Case Study: Is There a Strange Culture War Over AI Art?
Studying a thought process
Marco Giancotti,

Marco Giancotti,
Cover image:
Photo by Processed Photography, Unsplash
I often write about general and abstract concepts and "thinking tools", but I would hate it if people thought they are idle philosophy. Everything I write about is meant to actually help you think a little better, a little clearer—and of course I dogfood all of it. The difficult thing when writing about them, though, is finding simple, non-contrived examples to make these ideas, and their applicability, clear. Here I want to try a different approach: I'll take someone else's argument as a case study. I'll deconstruct its reasoning and show what needs to be done to make it stronger.
For this purpose, I have selected this recent post titled The Strange Culture War Over AI Art by Danny Wardle on the Substack "Plurality of Words". It is a brief disquisition about what the author calls a "culture war" between the proponents of AI-generated art and those who want to ban it.
I hesitated when choosing the subject of this analysis, because I would essentially critique someone's writing in a very strict way, and hurting people or picking fights is the last thing I want.

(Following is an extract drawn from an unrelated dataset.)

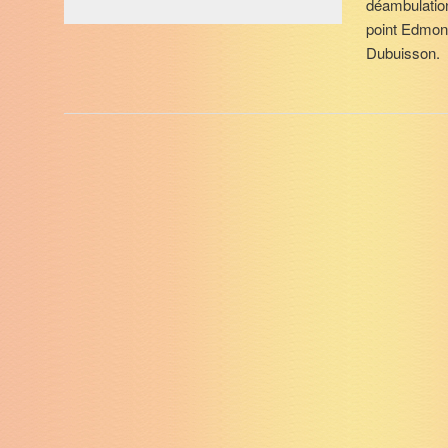
déambulatio
point Edmond
Dubuisson.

Wardle's post seems like a good choice, though: it's short, its mistakes are not too subtle, it's about a very contemporary topic that I am interested in, and it was written by someone I don't know, living in a distant country whose politics I am not entangled with. I don't have any horse in the race, because I don't identify with "tech bros" or "indie artists"—the two factions that are apparently waging this war against each other. (In fact I identify a little bit with both groups.)

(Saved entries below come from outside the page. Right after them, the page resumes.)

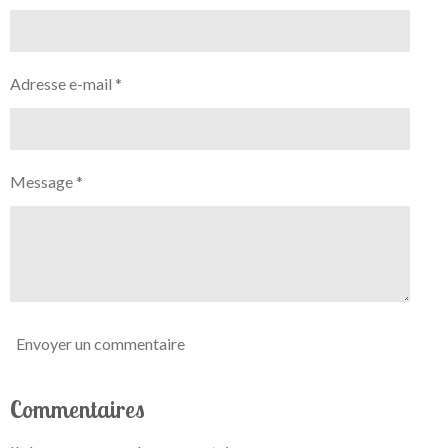
r
r
r
r
Adresse e-mail *
Message *
Envoyer un commentaire
Commentaires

Most important of all, Wardle is a philosopher: if any group of people ever appreciates a stern review of their thought processes, that must be philosophers!
Still, just to be extra-clear, I have nothing against Danny Wardle, nor do I think the post's conclusions are necessarily wrong. I read other posts on Plurality of Words that I found well-reasoned and that helped me see those topics more clearly. Here I am only going to critique the reasoning process laid out in the AI art post—is it sound and convincing or not? Of course, the whole point of bringing it up is that I don't think it is sound or convincing, regardless of whether its conclusions are right or wrong. Showing why is my only goal below.
Before proceeding, I recommend you read Wardle's post in full here: it's short enough to finish in a few minutes. I don't want to misconstrue the arguments therein, so I will assume that you have understood them through direct reading.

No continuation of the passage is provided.